Intel has unveiled a significant cost-cutting strategy aimed at reducing operating expenses to $17 billion in 2025 and further to $16 billion in 2026. As part of this initiative, the company plans to reduce its workforce by more than 20%, a move aligned with their operational efficiency goals. Although the timing for these job cuts has not been disclosed, these measures reflect an attempt to streamline operations under the guidance of new CEO Lip-Bu Tan.
In its latest earnings report, Intel reported a revenue of $12.7 billion for the first quarter of 2025, matching year-over-year figures. The company's non-GAAP earnings per share (EPS) stood at $0.13, surpassing analysts' expectations. However, Intel provided a softer revenue guidance for the second quarter, projecting between $11.2 billion and $12.4 billion in revenue, with a non-GAAP EPS forecast of $0.00, which came in below analyst predictions. According to reports from Insider Monkey, this disappointing guidance contributed to a more than 5% decline in Intel's stock value during after-hours trading.

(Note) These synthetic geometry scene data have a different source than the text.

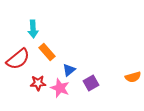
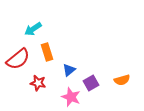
cyan arrow: rotated 60 degrees clockwise
orange rectangle: rotated 24 degrees clockwise
orange semicircle: moved 11 px left, 3 px down
red star: rotated 14 degrees clockwise
pink star: moved 11 px right, 9 px down
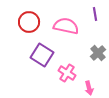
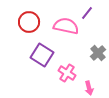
purple line: moved 8 px left, 1 px up; rotated 48 degrees clockwise
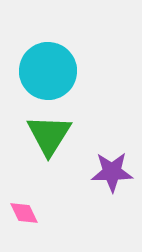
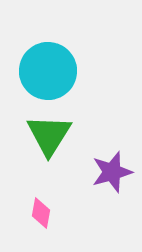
purple star: rotated 15 degrees counterclockwise
pink diamond: moved 17 px right; rotated 36 degrees clockwise
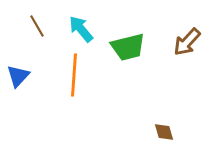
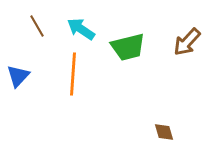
cyan arrow: rotated 16 degrees counterclockwise
orange line: moved 1 px left, 1 px up
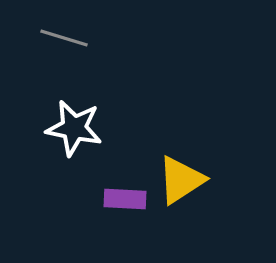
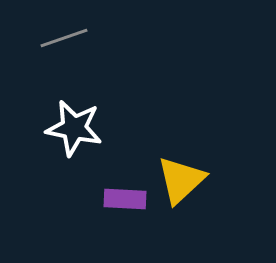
gray line: rotated 36 degrees counterclockwise
yellow triangle: rotated 10 degrees counterclockwise
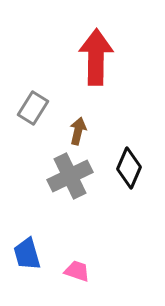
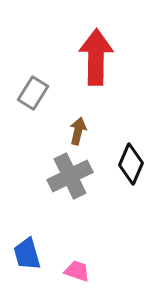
gray rectangle: moved 15 px up
black diamond: moved 2 px right, 4 px up
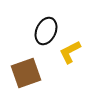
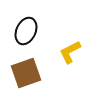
black ellipse: moved 20 px left
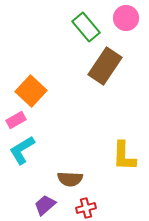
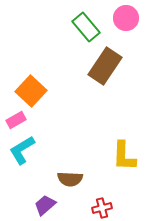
red cross: moved 16 px right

CEO Lip-Bu Tan has emphasized a focus on accelerating Intel's business execution and enhancing customer responsiveness, acknowledging that reclaiming market share will take time. The company’s chipmaking division, however, posted a strong performance with $4.7 billion in revenue, exceeding projections. Despite the current challenges, Tan remains concentrated on swiftly implementing strategies to drive operational improvements while reinforcing that there are "no quick fixes" for the challenges ahead.